Task requirements:
Go through the records and give each one again exactly.
• • •
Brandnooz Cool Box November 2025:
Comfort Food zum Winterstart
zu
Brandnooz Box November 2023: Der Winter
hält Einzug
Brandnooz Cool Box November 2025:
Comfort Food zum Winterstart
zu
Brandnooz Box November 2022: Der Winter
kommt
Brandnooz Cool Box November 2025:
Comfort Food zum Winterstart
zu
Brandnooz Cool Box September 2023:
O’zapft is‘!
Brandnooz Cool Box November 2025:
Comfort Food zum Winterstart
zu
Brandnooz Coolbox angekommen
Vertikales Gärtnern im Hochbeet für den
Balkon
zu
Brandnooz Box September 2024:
• • •
Solution to this problem:
Brandnooz Cool Box November 2025:
Comfort Food zum Winterstart
zu
Brandnooz Box November 2023: Der Winter
hält Einzug
Brandnooz Cool Box November 2025:
Comfort Food zum Winterstart
zu
Brandnooz Box November 2022: Der Winter
kommt
Brandnooz Cool Box November 2025:
Comfort Food zum Winterstart
zu
Brandnooz Cool Box September 2023:
O’zapft is‘!
Brandnooz Cool Box November 2025:
Comfort Food zum Winterstart
zu
Brandnooz Coolbox angekommen
Vertikales Gärtnern im Hochbeet für den
Balkon
zu
Brandnooz Box September 2024:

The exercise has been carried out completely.